*** Data extract ***
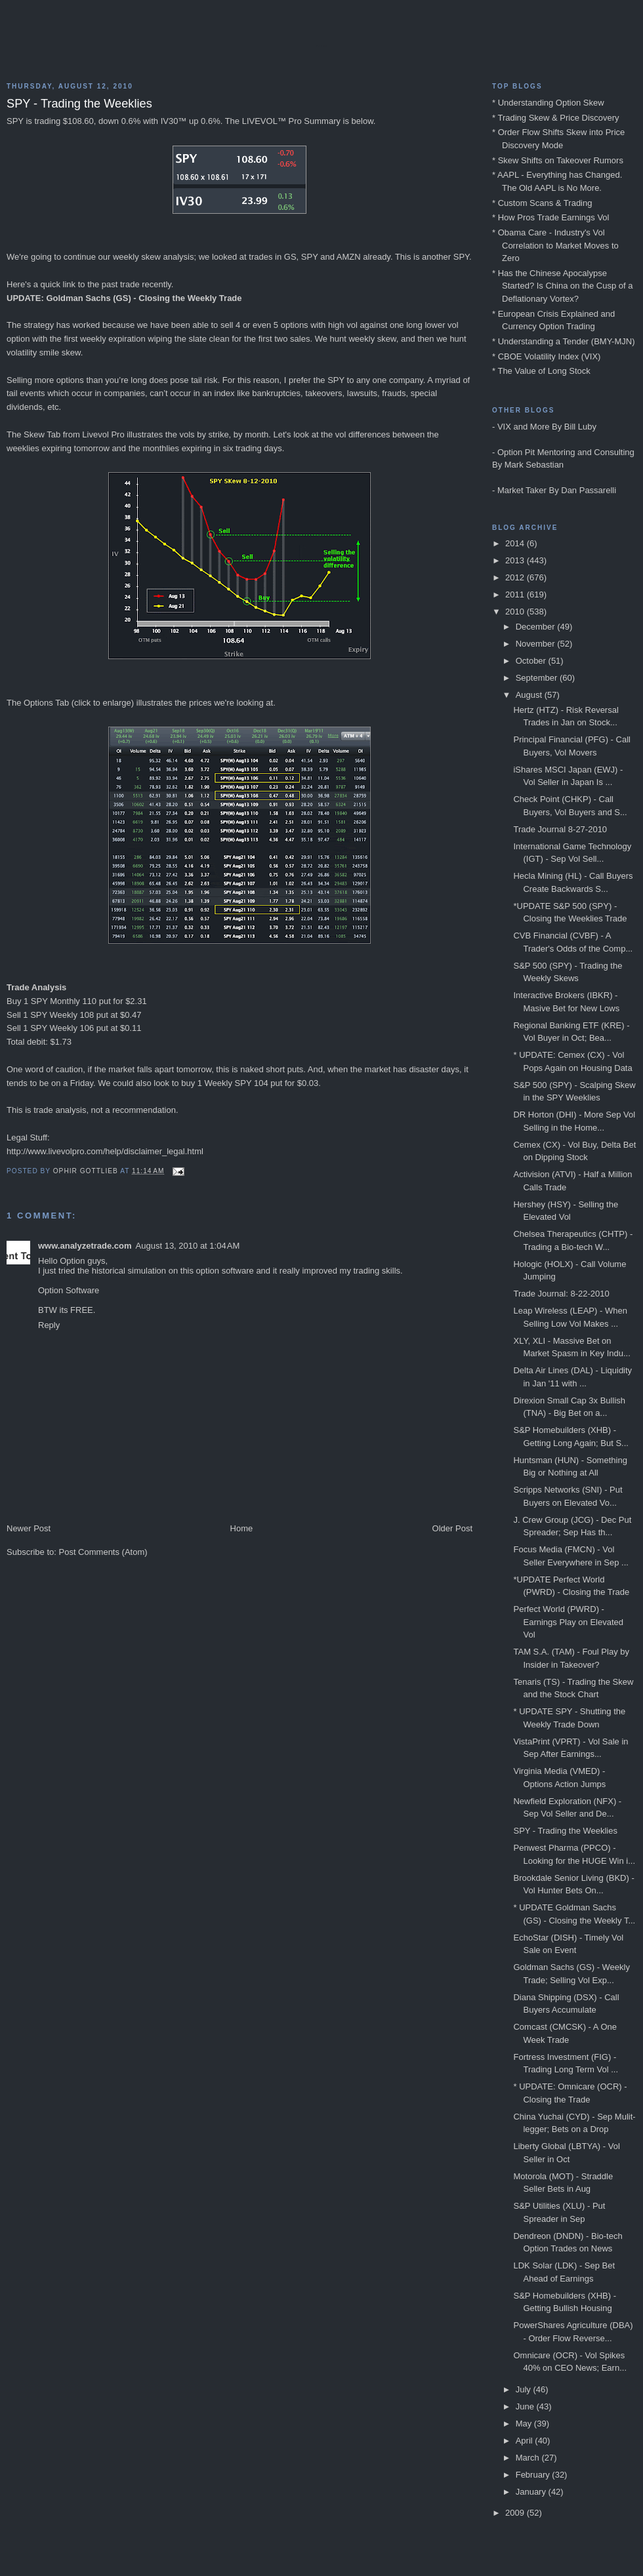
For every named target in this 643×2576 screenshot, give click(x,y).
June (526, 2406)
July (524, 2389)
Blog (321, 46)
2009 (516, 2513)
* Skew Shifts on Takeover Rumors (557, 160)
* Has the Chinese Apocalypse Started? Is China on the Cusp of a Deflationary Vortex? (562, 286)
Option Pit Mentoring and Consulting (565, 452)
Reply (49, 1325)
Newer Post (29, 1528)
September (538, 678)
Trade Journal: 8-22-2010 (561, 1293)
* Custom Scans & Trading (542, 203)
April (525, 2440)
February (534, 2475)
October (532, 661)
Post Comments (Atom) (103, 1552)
*** End of Data extract ***
* [Problem to solve] Each line from the top of the records through the one containing "Newer Post (29, 1528)" needs to be transcribed exactly, without pictures.

* [Response]
For every named target in this 643×2576 screenshot, give click(x,y).
June (526, 2406)
July (524, 2389)
Blog (321, 46)
2009 (516, 2513)
* Skew Shifts on Takeover Rumors (557, 160)
* Has the Chinese Apocalypse Started? Is China on the Cusp of a Deflationary Vortex? (562, 286)
Option Pit Mentoring and Consulting (565, 452)
Reply (49, 1325)
Newer Post (29, 1528)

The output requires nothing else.